_INSTRUCTIONS FOR THE TASK:_ Write out exactly the lines running from the one with "A LEI GERAL DE PRO" to the last line of the entries, keeping both the first and the last.

++++ RECORDS SHOWN

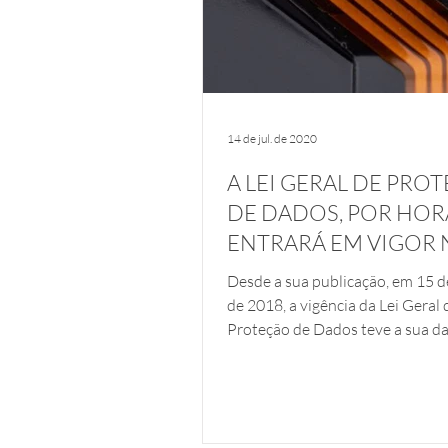
14 de jul. de 2020
A LEI GERAL DE PRO
DE DADOS, POR HOR
ENTRARÁ EM VIGOR 
03 DE MAIO DE 2021.
Desde a sua publicação, em 15 d
de 2018, a vigência da Lei Geral 
Proteção de Dados teve a sua d
alterada por diversas vezes....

++++++++

_OUTPUT:_
A LEI GERAL DE PRO
DE DADOS, POR HOR
ENTRARÁ EM VIGOR 
03 DE MAIO DE 2021.
Desde a sua publicação, em 15 d
de 2018, a vigência da Lei Geral 
Proteção de Dados teve a sua d
alterada por diversas vezes....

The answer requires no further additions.